O êxito funcionou como uma espécie de "habeas corpus" que lhe permitiu depois realizar no ano seguinte "Short Cuts - Cenas da Vida", em que radicalizava o uso da narrativa fundada sobre o entrelaçamento de várias histórias.
Com o novo sucesso, Robert Altman permitiu-se cutucar com vara curta o mundo "fashion", em "Prêt-à-Porter" (1994). Um procedimento típico de Altman: caminhava contra a corrente, colocando suas posições à frente de tudo.

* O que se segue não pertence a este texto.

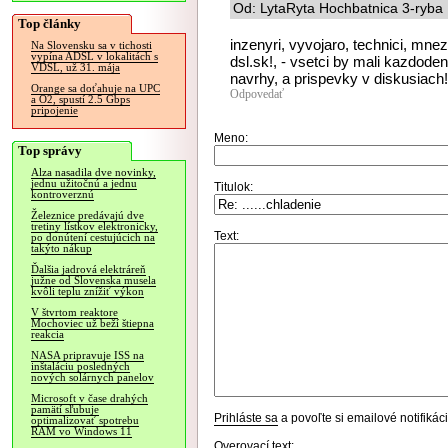
Od: LytaRyta Hochbatnica 3-ryba 
Top články
inzenyri, vyvojaro, technici, mneze
Na Slovensku sa v tichosti
vypína ADSL v lokalitách s
dsl.sk!, - vsetci by mali kazdoden
VDSL, už 31. mája
navrhy, a prispevky v diskusiach! 
Orange sa doťahuje na UPC
Odpovedať
a O2, spustí 2.5 Gbps
pripojenie
Meno:
Top správy
Alza nasadila dve novinky,
jednu užitočnú a jednu
Titulok:
kontroverznú
Železnice predávajú dve
tretiny lístkov elektronicky,
Text:
po donútení cestujúcich na
takýto nákup
Ďalšia jadrová elektráreň
južne od Slovenska musela
kvôli teplu znížiť výkon
V štvrtom reaktore
Mochoviec už beží štiepna
reakcia
NASA pripravuje ISS na
inštaláciu posledných
nových solárnych panelov
Microsoft v čase drahých
pamätí sľubuje
Prihláste sa
a povoľte si emailové notifiká
optimalizovať spotrebu
RAM vo Windows 11
Overovací text: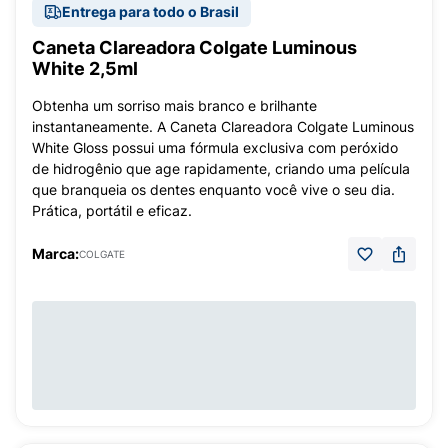
Entrega para todo o Brasil
Caneta Clareadora Colgate Luminous
White 2,5ml
Obtenha um sorriso mais branco e brilhante
instantaneamente. A Caneta Clareadora Colgate Luminous
White Gloss possui uma fórmula exclusiva com peróxido
de hidrogênio que age rapidamente, criando uma película
que branqueia os dentes enquanto você vive o seu dia.
Prática, portátil e eficaz.
Marca:
COLGATE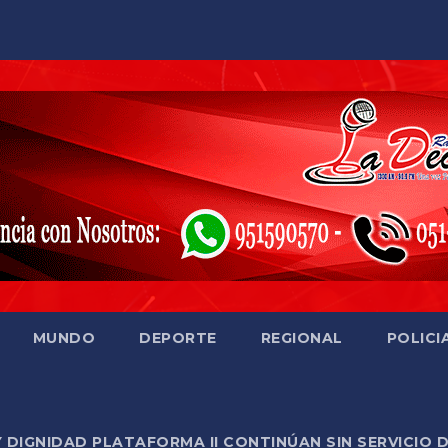
MUNDO
DEPORTE
REGIONAL
POLICI
Y DIGNIDAD PLATAFORMA II CONTINÚAN SIN SERVICIO 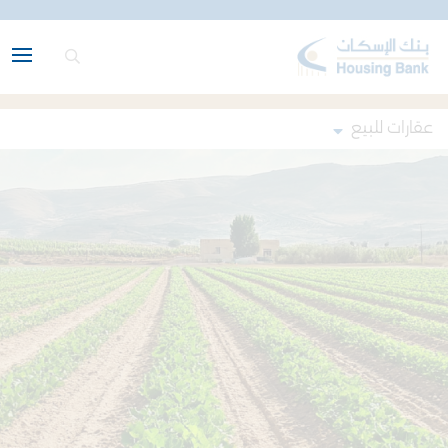
عقارات للبيع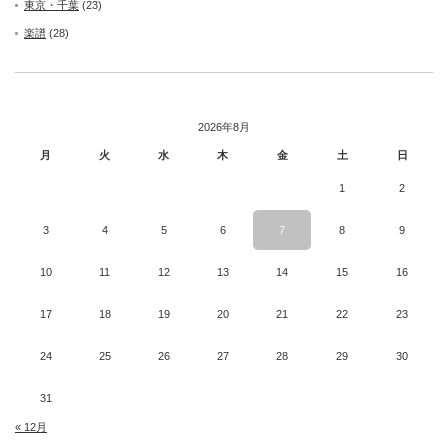
東京・千葉
(23)
楽譜
(28)
2026年8月
月
火
水
木
金
土
日
1
2
3
4
5
6
7
8
9
10
11
12
13
14
15
16
17
18
19
20
21
22
23
24
25
26
27
28
29
30
31
« 12月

Os filmes que vieram depois confirmam essa maneira de se postar diante das coisas: mais ou menos bem-sucedidos, corresponderam invariavelmente a suas opções pessoais.
Desde o o começo, ou quase, Altman recusou-se a aceitar as armadilhas do sucesso. Depois do início de carreira como roteirista e de uma sólida formação em séries de TV, nos anos 50, e mesmo de dirigir alguns filmes que não levaram sua carreira a deslanchar, Altman consagra-se em 1970, num momento de ampla contestação à Guerra do Vietnã, com a comédia "M*A*S*H", que demolia a um só tempo a guerra (da Coréia, na ficção, mas todos entenderam do que se tratava), o militarismo e o cinema de guerra.
Em vez de se deixar levar pelo sucesso, Altman assinou em seguida uma série de filmes crescentemente complexos, não raro obscuros, como se precisasse exorcizar o êxito alcançado. Demoliu gêneros clássicos, como o faroeste em "Quando É Preciso Ser Homem", trouxe a política ao musical ("Nashville", 1975), satirizou o matrimônio ("Cerimônia de Casamento", 1978).
O fracasso de "Quinteto", logo a seguir, parecia anunciar o fim de um ciclo: o espaço do cinema autoral, de arte e ensaio, se estreitava em favor do "blockbuster". Altman entra numa "trip" extremamente pessoal que culmina em filmes absolutamente anticomerciais, como "O Exército Inútil" (1983), que parecem indicar uma crise pessoal que se adicionava às mudanças por que passava o cinema americano.
O ressurgimento em grande estilo, com "O Jogador", o fixava como referência cultural e como que consagrava a aceitação do artista rebelde, do sobrevivente dos anos de iconoclastia. Nos últimos anos, nada foi mais inflacionado no cinema do que a palavra "independente". Altman foi, até a morte, independente de verdade.